◆ **WHAT NEEDS TO BE DONE**
Show every line of the material that follows in which the word "ひろめでぃあ" occurs.

◆ **TASK MATERIAL**

= Beginning of Section =

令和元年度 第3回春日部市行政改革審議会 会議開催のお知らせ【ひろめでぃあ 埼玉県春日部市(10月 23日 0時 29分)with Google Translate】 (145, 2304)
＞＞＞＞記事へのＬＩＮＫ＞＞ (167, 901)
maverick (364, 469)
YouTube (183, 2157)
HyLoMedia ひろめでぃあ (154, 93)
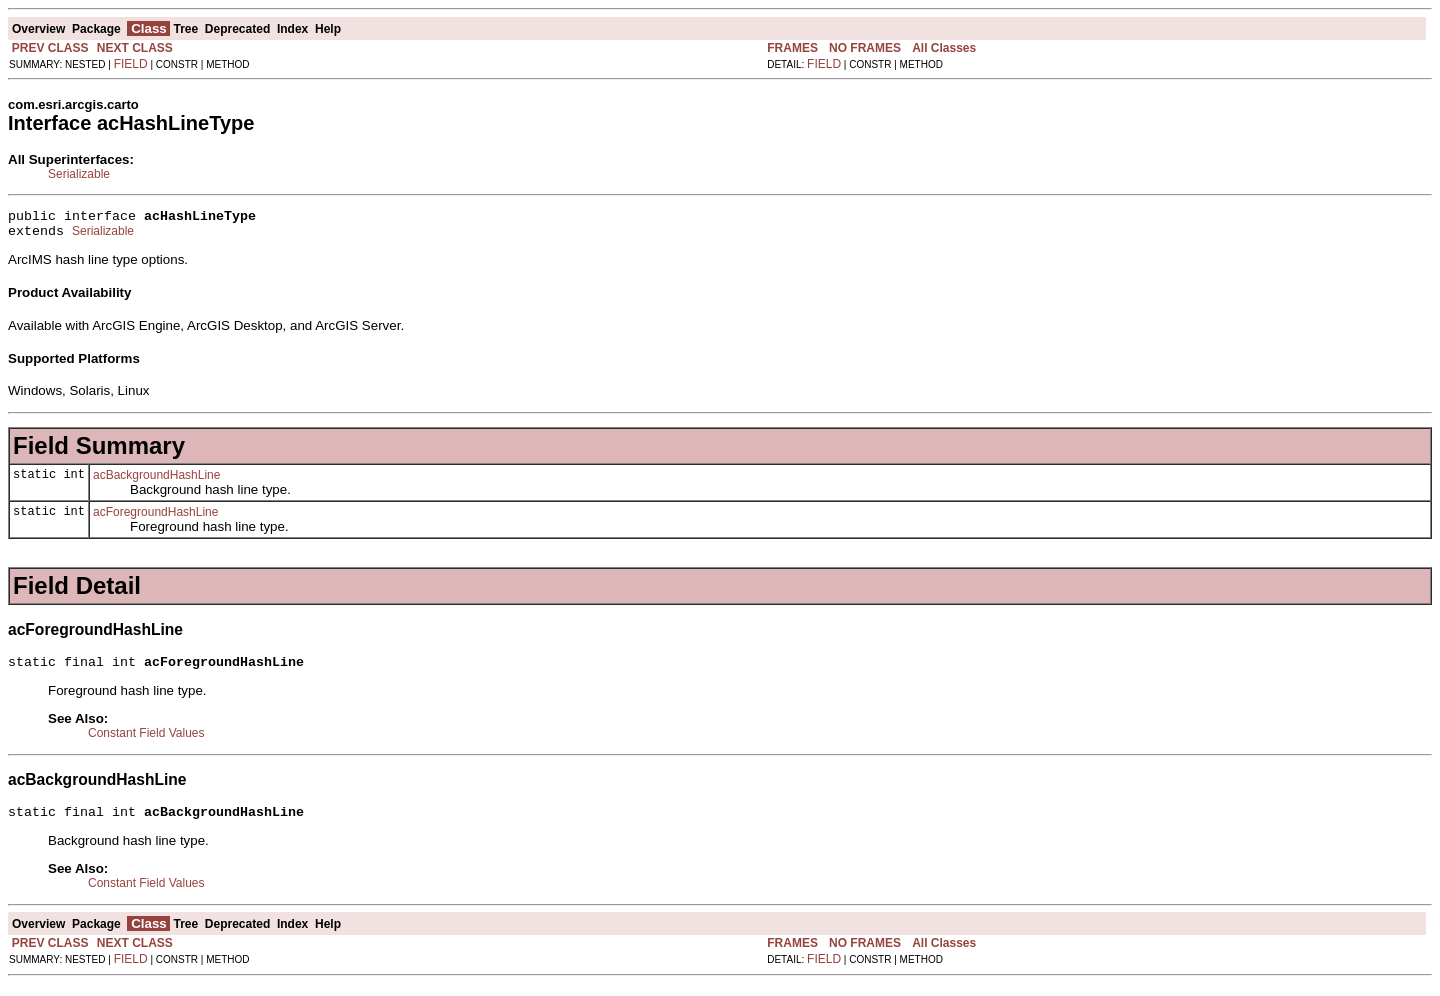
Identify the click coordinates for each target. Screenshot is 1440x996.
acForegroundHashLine (155, 518)
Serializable (79, 174)
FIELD (131, 64)
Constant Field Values (146, 742)
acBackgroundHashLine (156, 481)
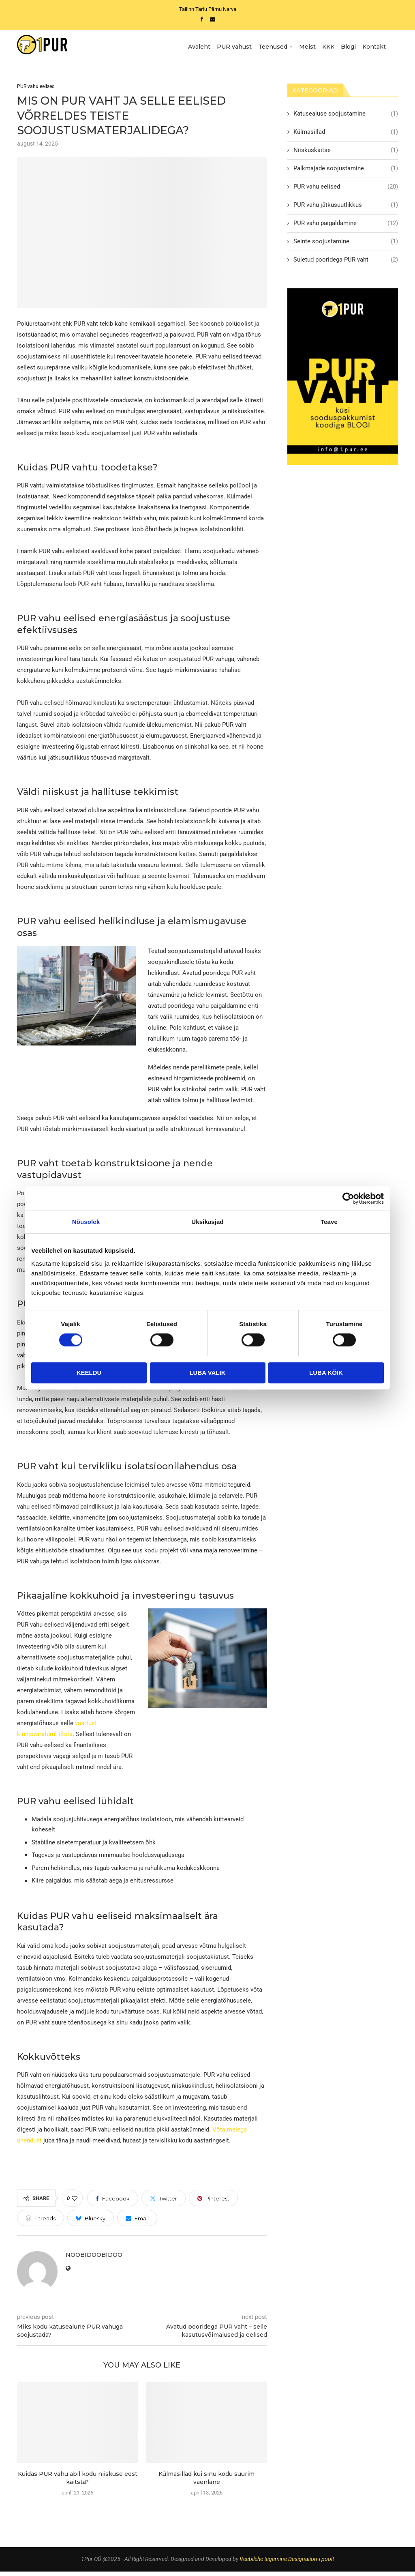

= End of Section =

◆ **ANSWER FOR THE TASK**
令和元年度 第3回春日部市行政改革審議会 会議開催のお知らせ【ひろめでぃあ 埼玉県春日部市(10月 23日 0時 29分)with Google Translate】 (145, 2304)
HyLoMedia ひろめでぃあ (154, 93)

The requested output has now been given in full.